12 thoughts on “Busted 1960s Vacuum Tube Radio Sings Again

  1. That’s really cool, kudos!

    By the way, to who ever reads this comment and wonders what to do with an AM radio in 2022 :
    These AM radios can be used for much more than just medium wave reception.

    With an external AM modulator (low power transmitter), it can be used as a beautiful reveiver for web radio, for example.
    That way, the internal receiver can be left intact.

    Or, you can attach a band converter to the antenna input.
    Back in time, there were converters from CB band to medium wave, which were made for car radios.
    They still can be used today.

    But that’s not all. There also were converters from 40/80m band or 10m band to medium wave.

    FM signal reception is also possible with an AM radio.
    Due to its selective nature. Just detune a bit from the center frequency – if you’re an ex-CBer, “Delta tune” may ring a bell.
    In fact, many early FM radios were AM circuits really.

    And if we add a BFO to it, reception of SSB/DSB and CW transmissions is possible, as well.

  2. I don’t care for those old series tube radios and that brand more so as well as long videos. I did look forward to see to my surprise that it has a RF stage with 6 tubes instead of that “all American” 5 design. So the long distance label is not jive.

    My first free pick up as a kid was one with only 4 tubes and no IF stage. 2 locals bled together and WLS got hit by our pre-NPR Purdue station. No wonder it hit the curb still working. I’d have respected this radio back then, the same design as a car radio. My second radio then was a tube car radio that I ran from a toy train transformer.

    One thing I found back then on such cheap printed circuit board mounted tube sets was that solder joints didn’t make good support for hot tube sockets, tubes belong on a chassis.

  3. OK I’m old I remember repairing this exact model of radio. at a repair shop that I worked at, It hummed (filter cap) Shorted tubes could hum too, but it was a different hum. Admittedly it was a repair , most of the parts still worked, not a restoration, in which case most of the parts don’t.

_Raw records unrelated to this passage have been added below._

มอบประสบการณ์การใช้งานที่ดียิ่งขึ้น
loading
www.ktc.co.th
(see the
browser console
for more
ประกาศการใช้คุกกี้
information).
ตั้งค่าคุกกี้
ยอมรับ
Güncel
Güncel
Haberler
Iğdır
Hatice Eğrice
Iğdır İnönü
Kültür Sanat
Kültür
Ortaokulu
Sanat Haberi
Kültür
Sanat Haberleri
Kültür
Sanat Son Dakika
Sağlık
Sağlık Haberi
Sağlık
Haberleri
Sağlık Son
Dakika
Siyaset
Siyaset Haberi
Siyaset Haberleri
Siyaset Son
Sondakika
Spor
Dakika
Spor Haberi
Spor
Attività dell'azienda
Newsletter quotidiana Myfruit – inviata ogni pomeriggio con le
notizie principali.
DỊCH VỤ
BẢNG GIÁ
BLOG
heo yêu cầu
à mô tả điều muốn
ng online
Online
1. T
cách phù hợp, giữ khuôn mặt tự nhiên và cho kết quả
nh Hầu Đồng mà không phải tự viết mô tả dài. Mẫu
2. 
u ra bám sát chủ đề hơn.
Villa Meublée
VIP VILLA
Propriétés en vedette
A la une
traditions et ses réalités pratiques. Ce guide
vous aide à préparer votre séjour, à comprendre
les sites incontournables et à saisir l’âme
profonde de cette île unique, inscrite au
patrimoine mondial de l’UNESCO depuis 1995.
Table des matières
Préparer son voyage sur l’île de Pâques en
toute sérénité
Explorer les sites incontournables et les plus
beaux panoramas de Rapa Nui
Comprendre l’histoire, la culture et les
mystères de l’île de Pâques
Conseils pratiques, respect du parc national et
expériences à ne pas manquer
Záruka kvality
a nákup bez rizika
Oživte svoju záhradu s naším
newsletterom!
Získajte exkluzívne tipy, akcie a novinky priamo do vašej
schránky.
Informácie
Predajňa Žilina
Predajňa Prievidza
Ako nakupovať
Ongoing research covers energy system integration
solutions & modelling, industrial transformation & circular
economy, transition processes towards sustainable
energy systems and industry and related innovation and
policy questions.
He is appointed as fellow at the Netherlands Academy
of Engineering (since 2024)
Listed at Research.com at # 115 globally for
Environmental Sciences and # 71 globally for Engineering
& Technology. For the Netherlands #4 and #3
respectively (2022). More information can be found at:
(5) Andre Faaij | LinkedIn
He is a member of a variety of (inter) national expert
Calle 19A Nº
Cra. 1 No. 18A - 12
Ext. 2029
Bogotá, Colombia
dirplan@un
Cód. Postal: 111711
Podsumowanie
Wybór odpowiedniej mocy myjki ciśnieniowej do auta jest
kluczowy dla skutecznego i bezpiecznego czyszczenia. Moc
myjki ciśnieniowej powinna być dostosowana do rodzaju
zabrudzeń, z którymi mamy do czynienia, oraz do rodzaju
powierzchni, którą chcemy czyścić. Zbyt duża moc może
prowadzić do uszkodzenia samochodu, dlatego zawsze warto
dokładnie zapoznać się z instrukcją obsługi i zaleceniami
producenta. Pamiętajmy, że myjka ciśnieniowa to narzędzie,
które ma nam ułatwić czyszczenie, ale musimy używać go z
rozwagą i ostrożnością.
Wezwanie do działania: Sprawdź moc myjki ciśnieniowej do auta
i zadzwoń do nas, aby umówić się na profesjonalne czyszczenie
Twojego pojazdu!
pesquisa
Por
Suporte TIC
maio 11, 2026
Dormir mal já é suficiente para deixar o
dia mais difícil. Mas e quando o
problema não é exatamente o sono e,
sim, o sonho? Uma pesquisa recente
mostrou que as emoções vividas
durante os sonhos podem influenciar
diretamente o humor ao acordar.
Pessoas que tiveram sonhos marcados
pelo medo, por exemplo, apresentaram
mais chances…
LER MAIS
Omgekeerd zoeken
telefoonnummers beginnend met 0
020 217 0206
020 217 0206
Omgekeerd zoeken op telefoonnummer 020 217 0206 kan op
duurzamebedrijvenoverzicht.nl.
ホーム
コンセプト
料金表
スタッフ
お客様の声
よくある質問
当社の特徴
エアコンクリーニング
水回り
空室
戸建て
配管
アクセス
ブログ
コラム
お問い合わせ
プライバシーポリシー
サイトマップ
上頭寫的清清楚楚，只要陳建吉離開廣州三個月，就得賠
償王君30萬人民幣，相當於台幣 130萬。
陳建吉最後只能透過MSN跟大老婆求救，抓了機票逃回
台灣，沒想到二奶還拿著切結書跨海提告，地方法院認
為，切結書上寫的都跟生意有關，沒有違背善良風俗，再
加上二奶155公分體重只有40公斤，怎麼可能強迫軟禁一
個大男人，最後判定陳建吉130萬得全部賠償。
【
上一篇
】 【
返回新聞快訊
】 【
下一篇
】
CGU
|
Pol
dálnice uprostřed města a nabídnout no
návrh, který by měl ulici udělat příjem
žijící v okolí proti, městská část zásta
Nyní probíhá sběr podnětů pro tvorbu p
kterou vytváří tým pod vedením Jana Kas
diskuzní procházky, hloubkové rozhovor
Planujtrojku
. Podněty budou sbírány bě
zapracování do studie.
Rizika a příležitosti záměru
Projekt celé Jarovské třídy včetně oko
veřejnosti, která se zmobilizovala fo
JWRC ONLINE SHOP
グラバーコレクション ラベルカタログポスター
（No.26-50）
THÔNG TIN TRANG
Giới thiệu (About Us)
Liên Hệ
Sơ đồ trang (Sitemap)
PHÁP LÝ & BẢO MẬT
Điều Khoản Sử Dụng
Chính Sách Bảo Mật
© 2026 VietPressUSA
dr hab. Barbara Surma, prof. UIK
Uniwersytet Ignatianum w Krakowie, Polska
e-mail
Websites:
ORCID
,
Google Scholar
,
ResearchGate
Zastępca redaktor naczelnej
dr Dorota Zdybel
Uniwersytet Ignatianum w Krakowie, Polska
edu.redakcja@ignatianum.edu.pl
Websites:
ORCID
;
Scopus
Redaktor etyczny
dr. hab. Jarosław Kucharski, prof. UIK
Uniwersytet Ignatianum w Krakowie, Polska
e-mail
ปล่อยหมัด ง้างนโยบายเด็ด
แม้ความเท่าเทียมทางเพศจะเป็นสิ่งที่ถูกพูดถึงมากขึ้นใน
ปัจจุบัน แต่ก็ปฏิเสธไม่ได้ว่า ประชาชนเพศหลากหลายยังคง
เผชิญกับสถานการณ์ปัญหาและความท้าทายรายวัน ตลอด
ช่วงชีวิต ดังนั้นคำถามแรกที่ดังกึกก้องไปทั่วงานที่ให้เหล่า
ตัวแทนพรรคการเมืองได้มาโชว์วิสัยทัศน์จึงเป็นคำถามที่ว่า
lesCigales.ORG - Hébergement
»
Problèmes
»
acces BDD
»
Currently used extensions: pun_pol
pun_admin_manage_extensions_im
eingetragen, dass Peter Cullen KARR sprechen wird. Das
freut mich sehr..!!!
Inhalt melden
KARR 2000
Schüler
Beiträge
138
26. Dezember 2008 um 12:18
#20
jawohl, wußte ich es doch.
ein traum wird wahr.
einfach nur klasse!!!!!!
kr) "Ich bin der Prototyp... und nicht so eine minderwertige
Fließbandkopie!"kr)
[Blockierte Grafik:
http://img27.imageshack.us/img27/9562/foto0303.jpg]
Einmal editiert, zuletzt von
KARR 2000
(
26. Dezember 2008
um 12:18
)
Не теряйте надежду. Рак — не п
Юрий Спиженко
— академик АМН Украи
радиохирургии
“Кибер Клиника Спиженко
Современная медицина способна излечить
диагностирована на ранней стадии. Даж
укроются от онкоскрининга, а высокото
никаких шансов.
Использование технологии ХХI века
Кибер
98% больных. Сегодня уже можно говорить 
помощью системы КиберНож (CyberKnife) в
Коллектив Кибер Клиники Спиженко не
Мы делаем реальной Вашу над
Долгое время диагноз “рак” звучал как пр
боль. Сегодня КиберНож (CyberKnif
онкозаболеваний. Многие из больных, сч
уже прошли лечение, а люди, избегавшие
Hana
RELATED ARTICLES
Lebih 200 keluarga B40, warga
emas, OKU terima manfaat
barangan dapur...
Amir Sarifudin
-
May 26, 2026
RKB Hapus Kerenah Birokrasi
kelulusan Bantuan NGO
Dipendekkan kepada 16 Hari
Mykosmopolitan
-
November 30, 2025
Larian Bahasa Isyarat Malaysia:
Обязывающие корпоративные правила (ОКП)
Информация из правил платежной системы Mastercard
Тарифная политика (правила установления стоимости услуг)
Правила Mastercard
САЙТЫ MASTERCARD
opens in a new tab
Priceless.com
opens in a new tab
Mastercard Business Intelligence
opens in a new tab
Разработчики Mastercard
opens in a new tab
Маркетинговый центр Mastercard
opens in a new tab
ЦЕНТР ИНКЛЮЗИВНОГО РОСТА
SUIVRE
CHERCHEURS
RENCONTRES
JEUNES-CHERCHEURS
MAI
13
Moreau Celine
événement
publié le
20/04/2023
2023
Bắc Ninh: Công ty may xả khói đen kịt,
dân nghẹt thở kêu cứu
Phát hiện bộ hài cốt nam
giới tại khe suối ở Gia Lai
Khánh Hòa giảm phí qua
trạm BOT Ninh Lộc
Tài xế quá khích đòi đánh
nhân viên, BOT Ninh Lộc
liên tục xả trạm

  4. This is an engaging report by a good restorer.

    The presentation could be improved by editing. It’s about twice as long as it could be. There’s no need to say the same thing three times in a row.

    The “l” in solder is silent.

    1. Both pronunciations of “solder” are correct. Pronouncing the “l” is optional according to regional variations: https://www.circuitspecialists.com/blog/solder-not-sodder-the-story-behind-the-silent-or-not-so-silent-l/. I switch between the two pronunciations without even thinking about it, probably because I’m Canadian, (strong British influence), but grew up in a border town watching American TV and listening to American radio.

      1. Solder is one of those words. I forget how I pronounced it, but I first saw it at age ten, and it was a few years before I ever talked to anyone on the topic. So you make guesses about pronunciation. It’s only with time that you hear the word and then “oops, I was doing it wrong”

  5. I noticed that he used rubbing alcohol to remove the sticky stuff from the top of the case. I use isopropanol a lot for that kind of thing, but when I’m faced with an unfamiliar plastic my first choice is lighter fluid because I find it’s less likely to melt the plastic or dull the finish. (I find WD-40 to be quite similar, but the lighter fluid smells less). If I’m at all unsure I’ll test my solvent of choice on the inside of the case first.

    I also noticed that he started rubbing immediately. I’ll sometimes soak a piece of paper towel in solvent and apply it to the area for a few minutes, covering it with a bit of plastic wrap or foil if the solvent is particularly volatile. To do this you have to be quite sure that your plastic isn’t soluble in the solvent – experimentation and experience are the keywords here.

    Another technique suitable for some gunky residues is to apply a strip of duct tape over it and peel it off. This will often remove at least some of the sticky stuff and make subsequent cleanup easier.